=== YOUR GOAL ===
Could you repeat the records below exactly, leaving out any pictures?

(Page-level text extractions)

------------------------------------------------------------------------

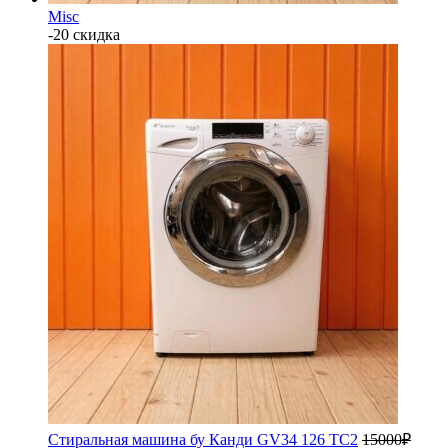
Misc
-20 скидка
Стиральная машина бу Канди GV34 126 TC2
15000
₽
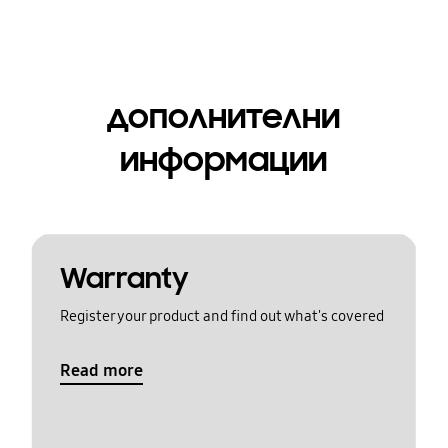
дополнителни
информации
Warranty
Register your product and find out what's covered
Read more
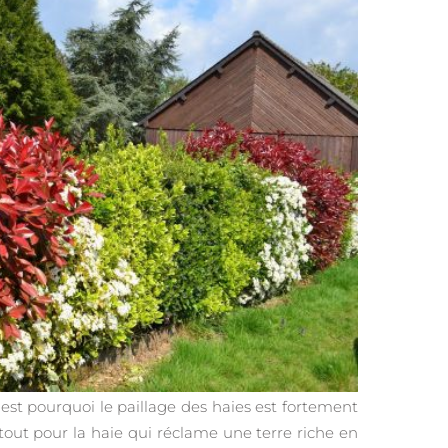
est pourquoi le paillage des haies est fortement
atout pour la haie qui réclame une terre riche en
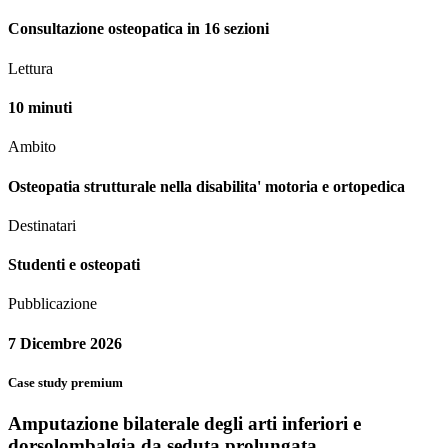
Consultazione osteopatica in 16 sezioni
Lettura
10 minuti
Ambito
Osteopatia strutturale nella disabilita' motoria e ortopedica
Destinatari
Studenti e osteopati
Pubblicazione
7 Dicembre 2026
Case study premium
Amputazione bilaterale degli arti inferiori e
dorsolombalgia da seduta prolungata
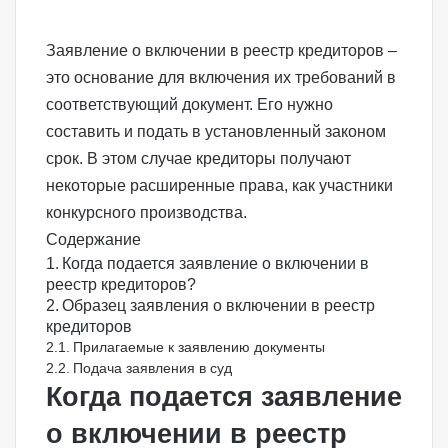
Заявление о включении в реестр кредиторов –
это основание для включения их требований в
соответствующий документ. Его нужно
составить и подать в установленный законом
срок. В этом случае кредиторы получают
некоторые расширенные права, как участники
конкурсного производства
.
Содержание
Когда подается заявление о включении в
реестр кредиторов?
Образец заявления о включении в реестр
кредиторов
Прилагаемые к заявлению документы
Подача заявления в суд
Когда подается заявление
о включении в реестр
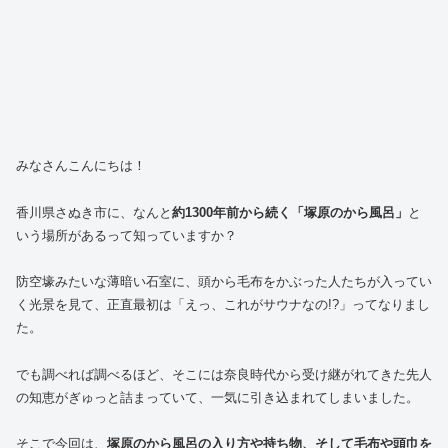
みなさんこんにちは！
香川県さぬき市に、なんと
約1300年前から続く「塚原のから風呂」
と
いう場所があるって知っていますか？
防空壕みたいな薄暗い石室に、頭から毛布をかぶった人たちが入ってい
く光景を見て、正直最初は「えっ、これがサウナなの!?」ってなりまし
た。
でも調べれば調べるほど、そこには奈良時代から受け継がれてきた先人
の知恵がぎゅっと詰まっていて、一気に引き込まれてしまいました。
そこで今回は、
塚原のから風呂の入り方や持ち物、そして毛布や頭巾を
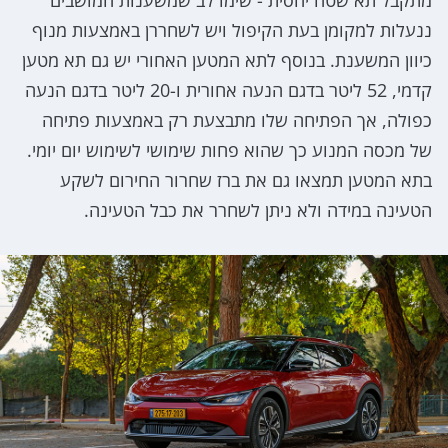
ננעלות למקומן בעת הקיפול ויש לשחררן באמצעות מנוף
כיוון המשענת. בנוסף לתא המטען האחורי יש גם תא מטען
קדמי, 52 ליטר בדגם הנעה אחורית ו-20 ליטר בדגם הנעה
כפולה, אך הפתיחה שלו מתבצעת רק באמצעות פתיחה
של מכסה המנוע כך שהוא פחות שימושי לשימוש יום יומי.
בתא המטען תמצאו גם את ברז שחרור החירום לשקע
הטעינה במידה ולא ניתן לשחרר את כבל הטעינה.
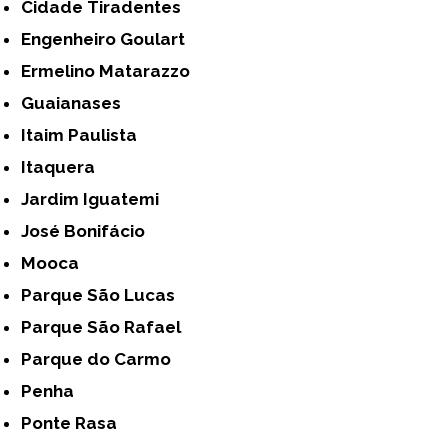
Cidade Tiradentes
Engenheiro Goulart
Ermelino Matarazzo
Guaianases
Itaim Paulista
Itaquera
Jardim Iguatemi
José Bonifácio
Mooca
Parque São Lucas
Parque São Rafael
Parque do Carmo
Penha
Ponte Rasa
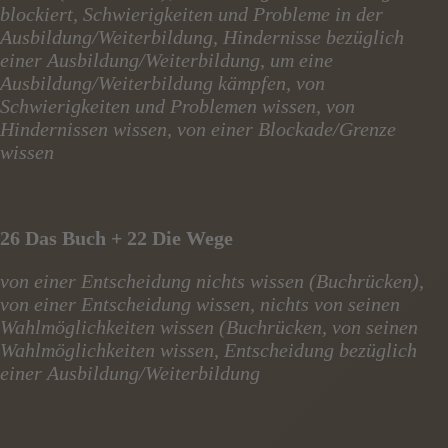
blockiert, Schwierigkeiten und Probleme in der
Ausbildung/Weiterbildung, Hindernisse bezüglich
einer Ausbildung/Weiterbildung, um eine
Ausbildung/Weiterbildung kämpfen, von
Schwierigkeiten und Problemen wissen, von
Hindernissen wissen, von einer Blockade/Grenze
wissen
26 Das Buch + 22 Die Wege
von einer Entscheidung nichts wissen (Buchrücken),
von einer Entscheidung wissen, nichts von seinen
Wahlmöglichkeiten wissen (Buchrücken, von seinen
Wahlmöglichkeiten wissen, Entscheidung bezüglich
einer Ausbildung/Weiterbildung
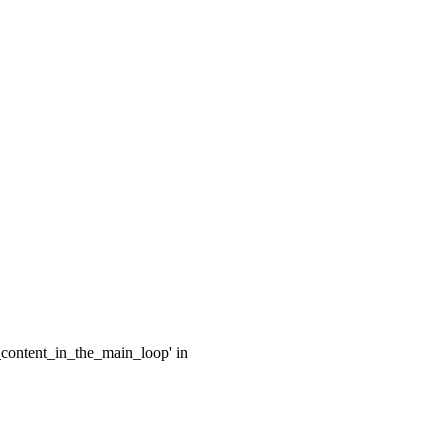
e_content_in_the_main_loop' in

------------------------------------------------------------------------

=== OUTPUT FOR THIS TASK ===
Misc
-20 скидка
Стиральная машина бу Канди GV34 126 TC2
15000
₽
дополнителни
информации
Warranty
Register your product and find out what's covered
Read more
est pourquoi le paillage des haies est fortement
atout pour la haie qui réclame une terre riche en
Consultazione osteopatica in 16 sezioni
Lettura
10 minuti
Ambito
Osteopatia strutturale nella disabilita' motoria e ortopedica
Destinatari
Studenti e osteopati
Pubblicazione
7 Dicembre 2026
Case study premium
Amputazione bilaterale degli arti inferiori e
dorsolombalgia da seduta prolungata
Заявление о включении в реестр кредиторов –
это основание для включения их требований в
соответствующий документ. Его нужно
составить и подать в установленный законом
срок. В этом случае кредиторы получают
некоторые расширенные права, как участники
конкурсного производства
.
Содержание
Когда подается заявление о включении в
реестр кредиторов?
Образец заявления о включении в реестр
кредиторов
Прилагаемые к заявлению документы
Подача заявления в суд
Когда подается заявление
о включении в реестр
みなさんこんにちは！
香川県さぬき市に、なんと
約1300年前から続く「塚原のから風呂」
と
いう場所があるって知っていますか？
防空壕みたいな薄暗い石室に、頭から毛布をかぶった人たちが入ってい
く光景を見て、正直最初は「えっ、これがサウナなの!?」ってなりまし
た。
でも調べれば調べるほど、そこには奈良時代から受け継がれてきた先人
の知恵がぎゅっと詰まっていて、一気に引き込まれてしまいました。
そこで今回は、
塚原のから風呂の入り方や持ち物、そして毛布や頭巾を
ננעלות למקומן בעת הקיפול ויש לשחררן באמצעות מנוף
כיוון המשענת. בנוסף לתא המטען האחורי יש גם תא מטען
קדמי, 52 ליטר בדגם הנעה אחורית ו-20 ליטר בדגם הנעה
כפולה, אך הפתיחה שלו מתבצעת רק באמצעות פתיחה
של מכסה המנוע כך שהוא פחות שימושי לשימוש יום יומי.
בתא המטען תמצאו גם את ברז שחרור החירום לשקע
הטעינה במידה ולא ניתן לשחרר את כבל הטעינה.
Cidade Tiradentes
Engenheiro Goulart
Ermelino Matarazzo
Guaianases
Itaim Paulista
Itaquera
Jardim Iguatemi
José Bonifácio
Mooca
Parque São Lucas
Parque São Rafael
Parque do Carmo
Penha
Ponte Rasa
blockiert, Schwierigkeiten und Probleme in der
Ausbildung/Weiterbildung, Hindernisse bezüglich
einer Ausbildung/Weiterbildung, um eine
Ausbildung/Weiterbildung kämpfen, von
Schwierigkeiten und Problemen wissen, von
Hindernissen wissen, von einer Blockade/Grenze
wissen
26 Das Buch + 22 Die Wege
von einer Entscheidung nichts wissen (Buchrücken),
von einer Entscheidung wissen, nichts von seinen
Wahlmöglichkeiten wissen (Buchrücken, von seinen
Wahlmöglichkeiten wissen, Entscheidung bezüglich
einer Ausbildung/Weiterbildung
e_content_in_the_main_loop' in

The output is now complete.